WORK ITEM >>
Begin at the top of the following data. Copy each line exactly until you have copied the line containing "How the New EU ETS Reform".

Stored data entries >>
-- Opening Marker --

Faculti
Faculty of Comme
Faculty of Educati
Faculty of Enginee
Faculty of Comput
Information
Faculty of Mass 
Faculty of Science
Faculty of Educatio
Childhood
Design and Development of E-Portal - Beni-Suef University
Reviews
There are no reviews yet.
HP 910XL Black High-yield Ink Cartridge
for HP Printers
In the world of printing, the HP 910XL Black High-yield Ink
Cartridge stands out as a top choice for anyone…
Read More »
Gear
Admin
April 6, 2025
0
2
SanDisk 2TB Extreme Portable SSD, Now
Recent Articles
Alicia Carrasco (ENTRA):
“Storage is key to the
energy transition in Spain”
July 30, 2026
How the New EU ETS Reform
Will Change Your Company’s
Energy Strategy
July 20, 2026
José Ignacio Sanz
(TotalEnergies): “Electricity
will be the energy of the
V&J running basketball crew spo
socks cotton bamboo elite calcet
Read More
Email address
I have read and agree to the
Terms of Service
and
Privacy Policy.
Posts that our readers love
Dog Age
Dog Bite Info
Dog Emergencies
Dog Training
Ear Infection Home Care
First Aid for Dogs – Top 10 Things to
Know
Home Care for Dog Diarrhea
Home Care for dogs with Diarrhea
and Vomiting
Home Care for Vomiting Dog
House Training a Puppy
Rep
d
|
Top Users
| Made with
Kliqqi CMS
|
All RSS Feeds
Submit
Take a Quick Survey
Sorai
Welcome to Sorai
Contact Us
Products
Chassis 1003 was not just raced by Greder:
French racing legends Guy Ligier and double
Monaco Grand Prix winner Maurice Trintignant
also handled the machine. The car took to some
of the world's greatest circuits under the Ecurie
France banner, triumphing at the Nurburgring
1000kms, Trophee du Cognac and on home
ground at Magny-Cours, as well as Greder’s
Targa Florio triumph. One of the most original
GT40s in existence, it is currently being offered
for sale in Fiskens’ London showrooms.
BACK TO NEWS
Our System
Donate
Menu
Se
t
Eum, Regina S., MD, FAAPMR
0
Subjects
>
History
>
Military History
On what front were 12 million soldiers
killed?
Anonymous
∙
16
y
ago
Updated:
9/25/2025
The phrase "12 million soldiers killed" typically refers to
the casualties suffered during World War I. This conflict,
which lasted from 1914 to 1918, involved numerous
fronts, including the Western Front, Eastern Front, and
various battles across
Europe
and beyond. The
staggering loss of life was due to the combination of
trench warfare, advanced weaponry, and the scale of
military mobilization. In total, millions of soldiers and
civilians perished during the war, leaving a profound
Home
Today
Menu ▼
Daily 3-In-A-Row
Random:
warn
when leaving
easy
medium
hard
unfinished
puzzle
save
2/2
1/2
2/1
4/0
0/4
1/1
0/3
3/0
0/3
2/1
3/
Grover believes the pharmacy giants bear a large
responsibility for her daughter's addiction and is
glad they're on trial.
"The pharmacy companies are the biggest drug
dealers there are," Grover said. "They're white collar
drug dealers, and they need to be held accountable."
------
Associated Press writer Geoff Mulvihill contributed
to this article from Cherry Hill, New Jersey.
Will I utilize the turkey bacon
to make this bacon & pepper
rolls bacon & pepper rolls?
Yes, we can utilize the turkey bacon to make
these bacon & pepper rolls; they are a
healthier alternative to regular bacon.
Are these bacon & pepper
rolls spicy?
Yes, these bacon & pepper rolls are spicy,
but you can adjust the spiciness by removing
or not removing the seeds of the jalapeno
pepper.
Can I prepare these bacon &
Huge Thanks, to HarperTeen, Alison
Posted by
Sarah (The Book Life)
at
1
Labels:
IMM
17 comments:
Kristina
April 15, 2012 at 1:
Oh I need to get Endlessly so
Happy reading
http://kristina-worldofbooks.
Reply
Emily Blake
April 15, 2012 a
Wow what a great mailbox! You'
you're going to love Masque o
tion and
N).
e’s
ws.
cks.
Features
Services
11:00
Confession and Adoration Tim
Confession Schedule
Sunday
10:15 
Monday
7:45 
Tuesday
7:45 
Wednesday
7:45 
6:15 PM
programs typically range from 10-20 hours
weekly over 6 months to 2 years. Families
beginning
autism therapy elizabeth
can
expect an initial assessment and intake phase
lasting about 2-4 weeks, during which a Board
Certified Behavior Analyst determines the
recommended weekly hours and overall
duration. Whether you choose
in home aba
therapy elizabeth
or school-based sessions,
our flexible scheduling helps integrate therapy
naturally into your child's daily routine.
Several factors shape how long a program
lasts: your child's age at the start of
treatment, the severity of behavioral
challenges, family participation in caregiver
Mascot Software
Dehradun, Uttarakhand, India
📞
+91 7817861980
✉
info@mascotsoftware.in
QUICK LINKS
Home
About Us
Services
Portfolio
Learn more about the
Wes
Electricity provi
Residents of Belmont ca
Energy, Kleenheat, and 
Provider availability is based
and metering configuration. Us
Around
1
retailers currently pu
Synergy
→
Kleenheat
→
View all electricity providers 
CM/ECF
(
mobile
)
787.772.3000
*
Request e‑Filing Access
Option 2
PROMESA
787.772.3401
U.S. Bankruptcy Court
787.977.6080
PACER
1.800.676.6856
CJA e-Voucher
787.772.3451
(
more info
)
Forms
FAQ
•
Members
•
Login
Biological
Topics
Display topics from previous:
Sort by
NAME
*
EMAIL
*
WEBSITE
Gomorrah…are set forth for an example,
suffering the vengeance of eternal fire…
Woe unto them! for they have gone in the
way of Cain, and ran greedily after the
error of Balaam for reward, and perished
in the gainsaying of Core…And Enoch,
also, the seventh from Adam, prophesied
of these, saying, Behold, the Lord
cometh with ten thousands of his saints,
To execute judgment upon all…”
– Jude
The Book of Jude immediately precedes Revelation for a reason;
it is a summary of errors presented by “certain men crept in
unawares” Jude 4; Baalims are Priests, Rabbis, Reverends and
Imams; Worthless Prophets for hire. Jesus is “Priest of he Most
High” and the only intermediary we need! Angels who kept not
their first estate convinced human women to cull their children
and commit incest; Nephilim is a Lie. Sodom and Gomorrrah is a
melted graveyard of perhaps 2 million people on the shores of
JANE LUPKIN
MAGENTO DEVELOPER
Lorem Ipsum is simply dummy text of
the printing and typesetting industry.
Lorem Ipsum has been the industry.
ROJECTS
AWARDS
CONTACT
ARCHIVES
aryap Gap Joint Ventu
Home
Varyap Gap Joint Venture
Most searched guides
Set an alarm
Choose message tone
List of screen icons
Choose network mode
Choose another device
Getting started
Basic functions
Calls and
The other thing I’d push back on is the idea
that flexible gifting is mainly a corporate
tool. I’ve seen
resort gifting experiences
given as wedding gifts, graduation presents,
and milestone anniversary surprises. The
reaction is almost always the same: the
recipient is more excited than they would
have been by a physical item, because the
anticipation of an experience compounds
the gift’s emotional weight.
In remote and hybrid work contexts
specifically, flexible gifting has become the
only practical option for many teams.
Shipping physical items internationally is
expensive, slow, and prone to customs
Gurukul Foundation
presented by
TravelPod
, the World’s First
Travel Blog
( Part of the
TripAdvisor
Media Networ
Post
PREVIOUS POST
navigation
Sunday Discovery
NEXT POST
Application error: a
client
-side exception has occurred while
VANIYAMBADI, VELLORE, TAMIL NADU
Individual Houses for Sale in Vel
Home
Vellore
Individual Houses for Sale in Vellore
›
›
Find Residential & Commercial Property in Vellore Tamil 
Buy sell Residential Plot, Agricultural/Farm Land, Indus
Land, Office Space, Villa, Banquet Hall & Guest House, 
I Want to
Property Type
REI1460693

-- Closing Marker --

TASK ANSWER >>
Faculti
Faculty of Comme
Faculty of Educati
Faculty of Enginee
Faculty of Comput
Information
Faculty of Mass 
Faculty of Science
Faculty of Educatio
Childhood
Design and Development of E-Portal - Beni-Suef University
Reviews
There are no reviews yet.
HP 910XL Black High-yield Ink Cartridge
for HP Printers
In the world of printing, the HP 910XL Black High-yield Ink
Cartridge stands out as a top choice for anyone…
Read More »
Gear
Admin
April 6, 2025
0
2
SanDisk 2TB Extreme Portable SSD, Now
Recent Articles
Alicia Carrasco (ENTRA):
“Storage is key to the
energy transition in Spain”
July 30, 2026
How the New EU ETS Reform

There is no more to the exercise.